GOAL OF THE EXERCISE:
Word for word, print each record, dropping any image it holds.
>>>>
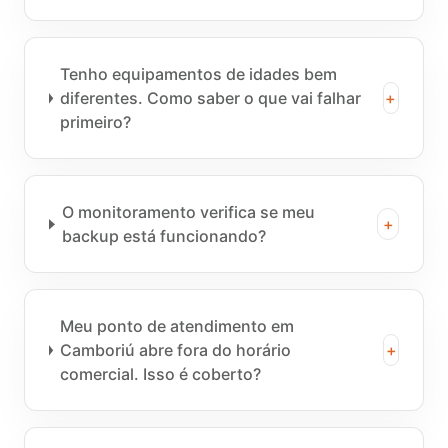
Tenho equipamentos de idades bem
diferentes. Como saber o que vai falhar
+
primeiro?
O monitoramento verifica se meu
+
backup está funcionando?
Meu ponto de atendimento em
Camboriú abre fora do horário
+
comercial. Isso é coberto?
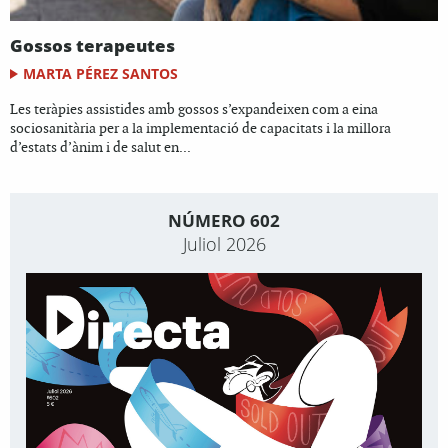
Gossos terapeutes
MARTA PÉREZ SANTOS
Les teràpies assistides amb gossos s’expandeixen com a eina
sociosanitària per a la implementació de capacitats i la millora
d’estats d’ànim i de salut en...
NÚMERO 602
Juliol 2026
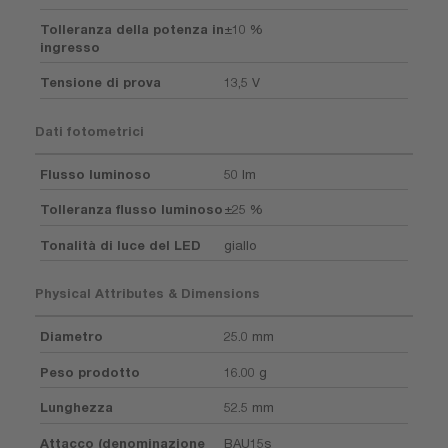
Tolleranza della potenza in
±10 %
ingresso
Tensione di prova
13,5 V
Dati fotometrici
Flusso luminoso
50 lm
Tolleranza flusso luminoso
±25 %
Tonalità di luce del LED
giallo
Physical Attributes & Dimensions
Diametro
25.0 mm
Peso prodotto
16.00 g
Lunghezza
52.5 mm
Attacco (denominazione
BAU15s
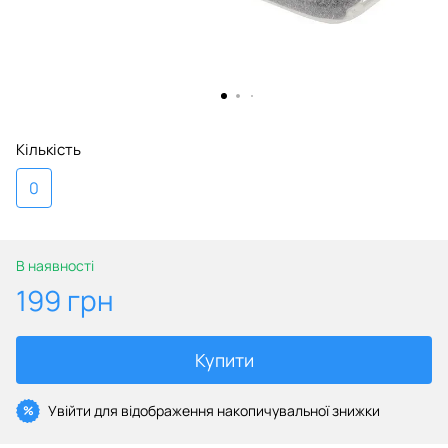
Кількість
0
В наявності
199 грн
Купити
Увійти
для відображення накопичувальної знижки
%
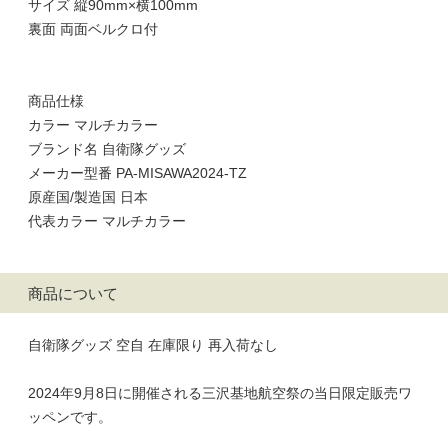
サイズ 縦90mm×横100mm
裏面 両面ベルクロ付
商品仕様
カラー マルチカラー
ブランド名 自衛隊グッズ
メーカー型番 PA-MISAWA2024-TZ
原産国/製造国 日本
代表カラー マルチカラー
商品について
自衛隊グッズ 空自 在庫限り 再入荷なし
2024年9月8日に開催される三沢基地航空祭の当日限定販売ワ
ッペンです。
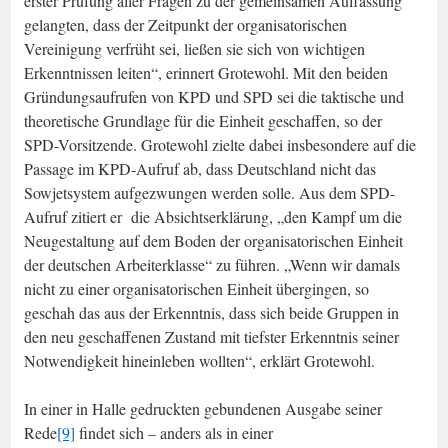
erster Prüfung aller Fragen zu der gemeinsamen Auffassung
gelangten, dass der Zeitpunkt der organisatorischen
Vereinigung verfrüht sei, ließen sie sich von wichtigen
Erkenntnissen leiten“, erinnert Grotewohl. Mit den beiden
Gründungsaufrufen von KPD und SPD sei die taktische und
theoretische Grundlage für die Einheit geschaffen, so der
SPD-Vorsitzende. Grotewohl zielte dabei insbesondere auf die
Passage im KPD-Aufruf ab, dass Deutschland nicht das
Sowjetsystem aufgezwungen werden solle. Aus dem SPD-
Aufruf zitiert er die Absichtserklärung, „den Kampf um die
Neugestaltung auf dem Boden der organisatorischen Einheit
der deutschen Arbeiterklasse“ zu führen. „Wenn wir damals
nicht zu einer organisatorischen Einheit übergingen, so
geschah das aus der Erkenntnis, dass sich beide Gruppen in
den neu geschaffenen Zustand mit tiefster Erkenntnis seiner
Notwendigkeit hineinleben wollten“, erklärt Grotewohl.
In einer in Halle gedruckten gebundenen Ausgabe seiner
Rede
[9]
findet sich – anders als in einer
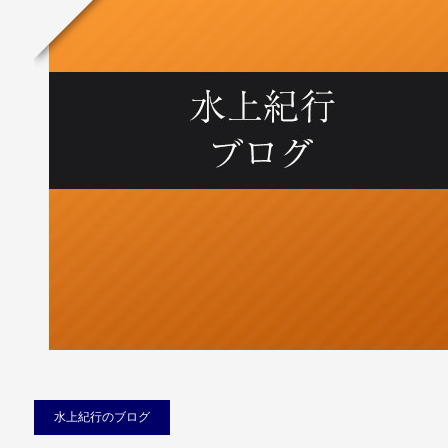
水上紀行のブログ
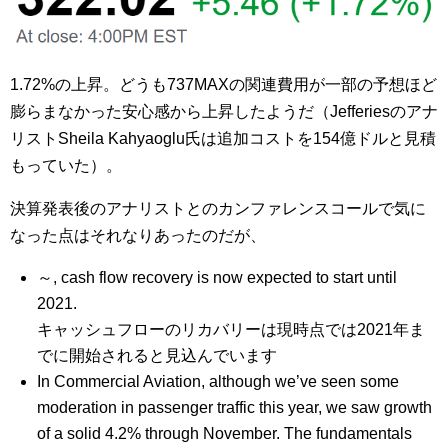
1.72%の上昇。どうも737MAXの関連費用が一部の予想ほど
膨らまなかった安心感から上昇したようだ（Jefferiesのアナ
リストSheila Kahyaoglu氏は追加コストを154億ドルと見積
もっていた）。
決算発表後のアナリストとのカンファレンスコールで気に
なった点はそれなりあったのだが、
～, cash flow recovery is now expected to start until
2021.
キャッシュフローのリカバリーは現時点では2021年ま
でに開始されると見込んでいます
In Commercial Aviation, although we’ve seen some
moderation in passenger traffic this year, we saw growth
of a solid 4.2% through November. The fundamentals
<<<<
YOUR SOLUTION:
Tenho equipamentos de idades bem
diferentes. Como saber o que vai falhar
+
primeiro?
O monitoramento verifica se meu
+
backup está funcionando?
Meu ponto de atendimento em
Camboriú abre fora do horário
+
comercial. Isso é coberto?
Gossos terapeutes
MARTA PÉREZ SANTOS
Les teràpies assistides amb gossos s’expandeixen com a eina
sociosanitària per a la implementació de capacitats i la millora
d’estats d’ànim i de salut en...
NÚMERO 602
Juliol 2026
Tolleranza della potenza in
±10 %
ingresso
Tensione di prova
13,5 V
Dati fotometrici
Flusso luminoso
50 lm
Tolleranza flusso luminoso
±25 %
Tonalità di luce del LED
giallo
Physical Attributes & Dimensions
Diametro
25.0 mm
Peso prodotto
16.00 g
Lunghezza
52.5 mm
Attacco (denominazione
BAU15s
Кількість
0
В наявності
199 грн
Купити
Увійти
для відображення накопичувальної знижки
%
サイズ 縦90mm×横100mm
裏面 両面ベルクロ付
商品仕様
カラー マルチカラー
ブランド名 自衛隊グッズ
メーカー型番 PA-MISAWA2024-TZ
原産国/製造国 日本
代表カラー マルチカラー
商品について
自衛隊グッズ 空自 在庫限り 再入荷なし
2024年9月8日に開催される三沢基地航空祭の当日限定販売ワ
ッペンです。
erster Prüfung aller Fragen zu der gemeinsamen Auffassung
gelangten, dass der Zeitpunkt der organisatorischen
Vereinigung verfrüht sei, ließen sie sich von wichtigen
Erkenntnissen leiten“, erinnert Grotewohl. Mit den beiden
Gründungsaufrufen von KPD und SPD sei die taktische und
theoretische Grundlage für die Einheit geschaffen, so der
SPD-Vorsitzende. Grotewohl zielte dabei insbesondere auf die
Passage im KPD-Aufruf ab, dass Deutschland nicht das
Sowjetsystem aufgezwungen werden solle. Aus dem SPD-
Aufruf zitiert er die Absichtserklärung, „den Kampf um die
Neugestaltung auf dem Boden der organisatorischen Einheit
der deutschen Arbeiterklasse“ zu führen. „Wenn wir damals
nicht zu einer organisatorischen Einheit übergingen, so
geschah das aus der Erkenntnis, dass sich beide Gruppen in
den neu geschaffenen Zustand mit tiefster Erkenntnis seiner
Notwendigkeit hineinleben wollten“, erklärt Grotewohl.
In einer in Halle gedruckten gebundenen Ausgabe seiner
Rede
[9]
findet sich – anders als in einer
水上紀行のブログ
1.72%の上昇。どうも737MAXの関連費用が一部の予想ほど
膨らまなかった安心感から上昇したようだ（Jefferiesのアナ
リストSheila Kahyaoglu氏は追加コストを154億ドルと見積
もっていた）。
決算発表後のアナリストとのカンファレンスコールで気に
なった点はそれなりあったのだが、
～, cash flow recovery is now expected to start until
2021.
キャッシュフローのリカバリーは現時点では2021年ま
でに開始されると見込んでいます
In Commercial Aviation, although we’ve seen some
moderation in passenger traffic this year, we saw growth
of a solid 4.2% through November. The fundamentals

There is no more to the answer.